In the wilderness of western Montana, where big game roams a rugged land of granite and jack pine, two hunters tracked a trail of blood. For five hours Viv Squires and Ken Scott moved cautiously through the brush, trailing the huge brown grizzly bear they had wounded that morning. Viv Squires, 45, was no marksman, had not hunted for ten years; he carried a .30-30 Winchester carbine—a deer rifle and hardly better than a peashooter, he kept thinking, against the 8-ft., 700-lb. grizzly. But 29-year-old Ken Scott, lean, muscular and a good shot, felt confident. He carried a more powerful .30-06 rifle, and he wanted the grizzly in & bad way.

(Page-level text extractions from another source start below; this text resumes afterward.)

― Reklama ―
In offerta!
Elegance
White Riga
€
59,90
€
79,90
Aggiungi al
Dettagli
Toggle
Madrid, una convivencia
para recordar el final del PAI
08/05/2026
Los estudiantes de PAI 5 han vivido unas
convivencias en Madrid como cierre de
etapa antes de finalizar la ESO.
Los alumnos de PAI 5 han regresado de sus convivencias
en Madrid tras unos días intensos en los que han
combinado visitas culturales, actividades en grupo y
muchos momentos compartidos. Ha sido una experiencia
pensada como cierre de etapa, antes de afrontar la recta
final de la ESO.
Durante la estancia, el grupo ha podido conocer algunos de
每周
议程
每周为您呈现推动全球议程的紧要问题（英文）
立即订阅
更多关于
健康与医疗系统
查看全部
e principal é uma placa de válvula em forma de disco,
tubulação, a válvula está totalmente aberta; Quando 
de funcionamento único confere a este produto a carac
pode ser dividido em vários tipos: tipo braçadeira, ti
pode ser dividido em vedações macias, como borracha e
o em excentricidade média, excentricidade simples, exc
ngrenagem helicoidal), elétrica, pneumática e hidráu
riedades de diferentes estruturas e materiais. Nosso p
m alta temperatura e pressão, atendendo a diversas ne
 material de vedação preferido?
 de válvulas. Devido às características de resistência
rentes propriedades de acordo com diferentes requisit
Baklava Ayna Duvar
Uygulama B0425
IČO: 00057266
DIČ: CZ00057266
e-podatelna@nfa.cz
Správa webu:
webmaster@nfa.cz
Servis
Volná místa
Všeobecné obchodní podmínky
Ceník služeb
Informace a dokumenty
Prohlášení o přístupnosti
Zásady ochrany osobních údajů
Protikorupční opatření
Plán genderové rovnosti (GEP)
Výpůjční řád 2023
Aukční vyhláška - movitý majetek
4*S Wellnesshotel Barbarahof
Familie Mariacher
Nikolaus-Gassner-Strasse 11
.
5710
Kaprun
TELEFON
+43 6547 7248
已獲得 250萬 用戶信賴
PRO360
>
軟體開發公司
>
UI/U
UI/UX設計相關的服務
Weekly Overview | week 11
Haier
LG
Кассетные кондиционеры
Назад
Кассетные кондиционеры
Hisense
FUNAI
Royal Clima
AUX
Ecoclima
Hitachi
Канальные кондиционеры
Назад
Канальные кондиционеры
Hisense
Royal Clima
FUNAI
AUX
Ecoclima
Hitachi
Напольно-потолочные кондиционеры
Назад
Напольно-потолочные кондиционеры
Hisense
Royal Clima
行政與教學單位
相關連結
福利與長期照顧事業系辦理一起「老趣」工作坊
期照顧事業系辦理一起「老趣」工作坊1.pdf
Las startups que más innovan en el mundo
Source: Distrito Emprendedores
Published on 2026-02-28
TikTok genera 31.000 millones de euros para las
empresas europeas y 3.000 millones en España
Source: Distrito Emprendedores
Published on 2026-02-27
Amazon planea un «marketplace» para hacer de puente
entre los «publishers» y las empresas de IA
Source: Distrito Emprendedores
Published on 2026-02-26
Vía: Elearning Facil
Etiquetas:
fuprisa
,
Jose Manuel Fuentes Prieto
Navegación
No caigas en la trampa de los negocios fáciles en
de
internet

The Struggle. The trail led into a heavily thicketed clump of jack pine. There at 4 o’clock they saw the bear ahead. Squires fired; he thought he heard the thud of his slugs striking flesh. The bear came on, and Ken Scott coolly took aim. At 50 ft. he fired three times, then stopped.
“Viv!” he shouted. “My gun’s jammed. Keep firing!”
Squires emptied the rest of his seven-shot clip, started to feed a fresh clip into his carbine.
Ken Scott yelled: “Look out! He’s coming!”
Squires leaped away, scrambled into the trees, losing his Winchester and shells. He raced down the ravine. Ken Scott, for his part, thought the grizzly was chasing Squires. He knelt, opened his pocketknife, tried to clear his rifle. Then the bear was on him. The grizzly bit into his hand and face. It rolled over and over on his body, crushing and thrashing him with its killing weight. Four times the bear had Scott’s head in his mouth, tearing away each time at his scalp.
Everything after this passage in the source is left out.